No matter the power source, racing has always been about resource management. Drivers and teams select tire strategies they believe produce the fastest elapsed time and fuel conservation comes into play.

On one hand, electric racing is the same, but there is a critical difference. With the battery as both the power source and an integral part of the engine, there are multiple reasons to manage it.

In electric racing, the brain of the car is the software – and that is where James sees the greatest room for advancement.

“As we are working with our drivers and engineers – and start to look at functionality to improve our efficiency and our performance, that’s something we’ll continue to push because that development is open throughout the season,” James said. “That’s going to be our focus going forward and provides enough of a challenge for us to get our teeth into.

“What’s going to be fascinating is as Formula E continues, is to really look at which areas of development on the car are going to be the most relevant and ensuring that we can focus on those together with the manufacturers so we continue and use the series as a platform for technical development that can then feed back into the road car side of things as well.

“At the end of the day, that’s what motorsports always been, a very powerful tool for, and I see Formula E as no exception.”

James McLaren Formula E
Jake Hughes and Rene Rast were chosen for their ability to drive fast and execute the necessary strategy for energy management. – McLaren Racing

Selecting Rast and Hughes as McLaren’s Formula E drivers was not simply because they know how to drive fast. James believes both drivers have the mental aptitude to execute energy management strategies throughout the race and squeeze maximum performance.

“As with many other motorsports, you’ve got a certain amount of energy that you’re able to deploy during the race and the management of that energy is absolutely crucial,” James said. “What we’re seeing typically in electric motorsports now is the hardware side of things. The efficiencies that we’re seeing in the powertrain as a whole, they’re getting up to the sort of 96%, 97%, 98% efficiency, so the gains that you get through that further and further become more marginal.”

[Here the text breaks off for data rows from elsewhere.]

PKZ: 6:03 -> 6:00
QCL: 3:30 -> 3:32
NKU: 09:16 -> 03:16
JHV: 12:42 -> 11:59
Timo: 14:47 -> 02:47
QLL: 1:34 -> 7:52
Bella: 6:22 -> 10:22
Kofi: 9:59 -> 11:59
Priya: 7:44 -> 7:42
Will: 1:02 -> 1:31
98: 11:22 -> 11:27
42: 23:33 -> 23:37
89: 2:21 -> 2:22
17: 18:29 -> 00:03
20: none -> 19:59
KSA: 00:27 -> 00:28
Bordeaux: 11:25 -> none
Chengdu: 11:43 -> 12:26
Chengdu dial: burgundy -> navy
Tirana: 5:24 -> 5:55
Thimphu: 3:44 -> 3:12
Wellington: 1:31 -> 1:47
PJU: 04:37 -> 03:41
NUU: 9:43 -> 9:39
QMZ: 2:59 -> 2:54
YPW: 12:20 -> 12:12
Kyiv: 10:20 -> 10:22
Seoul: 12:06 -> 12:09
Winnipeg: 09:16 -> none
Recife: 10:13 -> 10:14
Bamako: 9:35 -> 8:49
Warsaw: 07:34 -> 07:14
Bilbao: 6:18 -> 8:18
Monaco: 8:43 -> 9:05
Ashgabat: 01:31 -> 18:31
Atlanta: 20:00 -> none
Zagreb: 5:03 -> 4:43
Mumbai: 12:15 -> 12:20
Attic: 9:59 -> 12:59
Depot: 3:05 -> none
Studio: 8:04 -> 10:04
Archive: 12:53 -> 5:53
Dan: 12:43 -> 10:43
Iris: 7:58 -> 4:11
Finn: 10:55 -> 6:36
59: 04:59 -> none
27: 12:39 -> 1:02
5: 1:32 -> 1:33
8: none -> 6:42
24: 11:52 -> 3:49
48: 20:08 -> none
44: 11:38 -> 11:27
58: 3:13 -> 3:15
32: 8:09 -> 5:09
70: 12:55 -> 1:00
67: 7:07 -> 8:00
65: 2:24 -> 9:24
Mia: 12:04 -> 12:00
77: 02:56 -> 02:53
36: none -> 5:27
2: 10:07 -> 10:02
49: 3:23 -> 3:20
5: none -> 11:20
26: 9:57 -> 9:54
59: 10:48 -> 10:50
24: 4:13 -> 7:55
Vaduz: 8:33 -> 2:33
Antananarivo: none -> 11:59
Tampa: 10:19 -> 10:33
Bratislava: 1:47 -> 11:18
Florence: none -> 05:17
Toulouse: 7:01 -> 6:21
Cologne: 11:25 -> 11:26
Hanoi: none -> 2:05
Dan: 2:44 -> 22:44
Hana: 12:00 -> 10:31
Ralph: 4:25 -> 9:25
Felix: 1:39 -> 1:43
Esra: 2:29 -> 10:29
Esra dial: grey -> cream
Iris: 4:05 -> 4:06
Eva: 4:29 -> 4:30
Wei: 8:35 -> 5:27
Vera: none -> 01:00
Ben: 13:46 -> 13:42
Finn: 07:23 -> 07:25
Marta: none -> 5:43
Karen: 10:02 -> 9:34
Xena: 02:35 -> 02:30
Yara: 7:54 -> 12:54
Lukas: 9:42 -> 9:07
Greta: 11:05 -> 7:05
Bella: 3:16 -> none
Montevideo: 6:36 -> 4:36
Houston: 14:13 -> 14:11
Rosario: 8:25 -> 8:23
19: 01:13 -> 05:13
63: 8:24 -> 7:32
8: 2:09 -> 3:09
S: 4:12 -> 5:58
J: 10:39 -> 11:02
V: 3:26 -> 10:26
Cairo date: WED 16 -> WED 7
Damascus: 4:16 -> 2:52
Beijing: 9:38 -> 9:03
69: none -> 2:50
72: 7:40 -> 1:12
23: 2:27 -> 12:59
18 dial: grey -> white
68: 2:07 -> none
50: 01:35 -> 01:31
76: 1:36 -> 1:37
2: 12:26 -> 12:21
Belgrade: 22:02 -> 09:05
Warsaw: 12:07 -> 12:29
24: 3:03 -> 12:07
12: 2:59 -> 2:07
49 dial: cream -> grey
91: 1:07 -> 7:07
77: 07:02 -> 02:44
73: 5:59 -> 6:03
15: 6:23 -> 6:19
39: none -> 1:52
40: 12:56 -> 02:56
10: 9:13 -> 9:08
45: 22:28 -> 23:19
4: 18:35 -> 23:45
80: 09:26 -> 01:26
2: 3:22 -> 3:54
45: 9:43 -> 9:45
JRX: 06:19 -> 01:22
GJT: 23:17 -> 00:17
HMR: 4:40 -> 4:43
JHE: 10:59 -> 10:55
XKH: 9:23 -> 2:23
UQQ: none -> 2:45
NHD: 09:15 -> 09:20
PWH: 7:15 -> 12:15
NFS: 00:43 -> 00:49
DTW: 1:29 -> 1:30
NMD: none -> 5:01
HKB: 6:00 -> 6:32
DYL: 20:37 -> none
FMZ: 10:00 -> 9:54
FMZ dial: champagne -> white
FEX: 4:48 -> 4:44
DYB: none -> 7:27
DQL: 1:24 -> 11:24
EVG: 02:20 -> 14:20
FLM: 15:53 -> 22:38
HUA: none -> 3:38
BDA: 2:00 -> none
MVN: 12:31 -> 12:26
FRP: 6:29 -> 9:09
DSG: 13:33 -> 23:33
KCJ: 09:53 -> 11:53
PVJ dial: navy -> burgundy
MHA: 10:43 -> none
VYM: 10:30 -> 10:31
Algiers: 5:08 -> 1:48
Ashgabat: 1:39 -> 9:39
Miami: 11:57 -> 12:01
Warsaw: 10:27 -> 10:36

With much more room for improvement, software is a different matter. To make the best decisions, the drivers need data, and that is where James believes McLaren Formula E will make their greatest impact.

“And then you really switch that focus to the software and that’s where you’re going to see the most the most improvement and the most gains,” James continued. “It’s then using that software to ensure that you’re deploying the energy in the most efficient manner during race, and thereby giving the driver the most performance. And that’s something which is incredibly complicated, but I find it a fascinating area to work in.

“The benefit of being involved in racing is you can really push the envelope in a way that you can’t do on road cars. And I think that that’s where that value comes in. It means that you accelerate the development a lot quicker. We will get ahead of the curve – and we are getting ahead of the curve now – and that will mean that the electric motorsports remain part of the overall development process.

“The key to that is also making sure that the racing’s exciting and fun for the fans. If we can, we can tick both of those boxes, then it’s got a very bright future ahead of it.”